Ce récit/roman de Sarah Chiche amène le lecteur dans l’histoire d’une prospère famille pied-noir qui dû fuir les atrocités de son pays pour se refaire dans une terre d’accueil. Là, le père, médecin-entrepreneur, la mère, fidèle et dévouée ainsi que leurs deux fils, l’aîné, pupille de la mère et son cadet, couvé par le père, instaureront des cliniques médicales qui feront la fortune de la famille. La narratrice, fille du cadet, orpheline de père à l’âge de 15 mois, sera marginalisée du reste de la famille par l’insignifiance de ses origines maternelles ainsi que par la désinvolture de sa maman.
La première partie de SATURNE, trace le portrait de cette famille; c’est d’ailleurs la section du livre que j’ai préférée. Puis, en 2002, à l’âge de 26 ans, la narratrice (l’auteure) perd sa grand-mère paternelle, de qui elle s’était graduellement éloignée. Le départ de cette aïeule la renverse. La dépression la foudroie.
« Je me glissais dans la peau du silence, avec un bonheur que je n’avais jamais connu jusque-là ― le bruit d’une goutte d’eau sur le bord du lavabo, le ronflement de l’ascenseur ou les pas de ceux qui allaient et venaient au-dessus devinrent, peu à peu, des événements à part entière. Je voulais rester cachée. »
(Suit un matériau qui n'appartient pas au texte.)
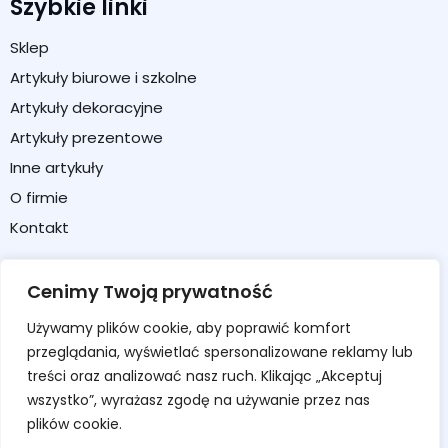
Szybkie linki
Sklep
Artykuły biurowe i szkolne
Artykuły dekoracyjne
Artykuły prezentowe
Inne artykuły
O firmie
Kontakt
Strefa klienta
Cenimy Twoją prywatność
Moje konto
Używamy plików cookie, aby poprawić komfort
Koszyk
przeglądania, wyświetlać spersonalizowane reklamy lub
Formularz zwrotu / reklamacji
treści oraz analizować nasz ruch. Klikając „Akceptuj
wszystko”, wyrażasz zgodę na używanie przez nas
Regulamin sklepu
plików cookie.
Polityka prywatności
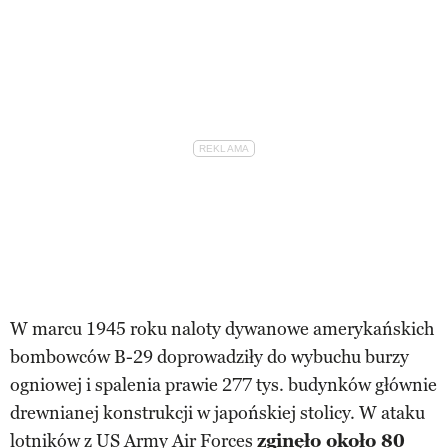
W marcu 1945 roku naloty dywanowe amerykańskich
bombowców B-29 doprowadziły do wybuchu burzy
ogniowej i spalenia prawie 277 tys. budynków głównie
drewnianej konstrukcji w japońskiej stolicy. W ataku
lotników z US Army Air Forces
zginęło około 80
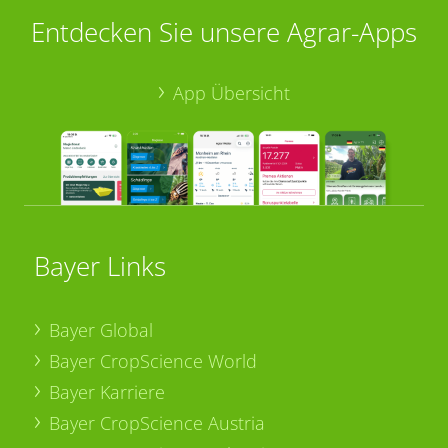
Entdecken Sie unsere Agrar-Apps
App Übersicht
Bayer Links
Bayer Global
Bayer CropScience World
Bayer Karriere
Bayer CropScience Austria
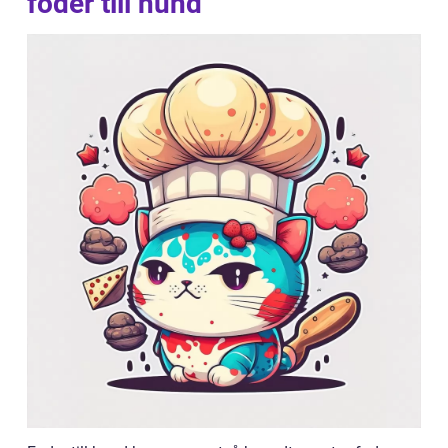
foder till hund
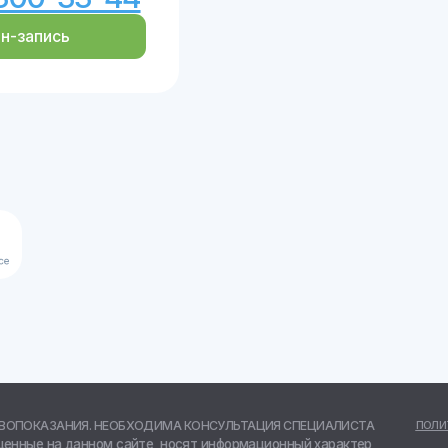
АНИЯ. НЕОБХОДИМА КОНСУЛЬТАЦИЯ СПЕЦИАЛИСТА
ПОЛИТИКА КОНФИДЕНЦ
а данном сайте, носят информационный характер
© ООО «Центральна
овательных целей. Посетители сайта не должны
© Создание сайта 
е медицинских рекомендаций или постановки
© Создание авторск
 лицам
41-01136-36/00327806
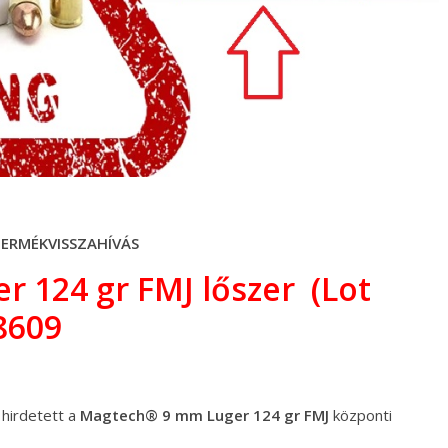
TERMÉKVISSZAHÍVÁS
 124 gr FMJ lőszer (Lot
8609
hirdetett a
Magtech® 9 mm Luger 124 gr FMJ
központi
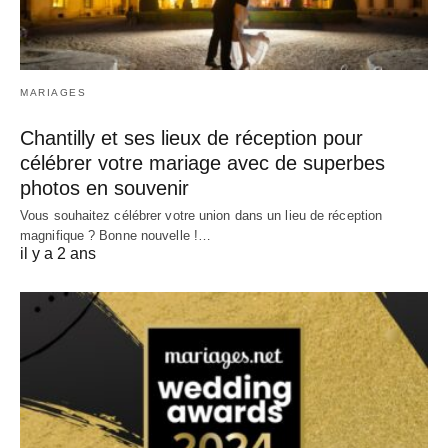
MARIAGES
Chantilly et ses lieux de réception pour
célébrer votre mariage avec de superbes
photos en souvenir
Vous souhaitez célébrer votre union dans un lieu de réception
magnifique ? Bonne nouvelle !…
il y a 2 ans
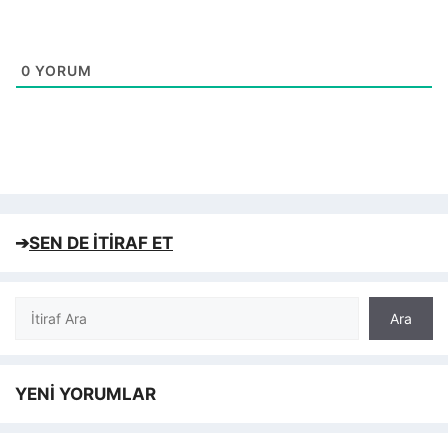
0
YORUM
➔
SEN DE İTİRAF ET
Ara
Ara
YENİ YORUMLAR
Puis, cette fabuleuse chute littéraire, celle dont rêve tout écrivain, celle souhaitée par tout dépressif. La lumière.
« Les photos prises à l’occasion de ma naissance nous montrent tous très joyeux. Dans les contes de fées, c’est là que l’histoire s’achève. Dans l’espace de la tragédie ordinaire, c’est ici que tout commence. »
Une superbe plume. Une maîtrise totale. Une très belle lecture.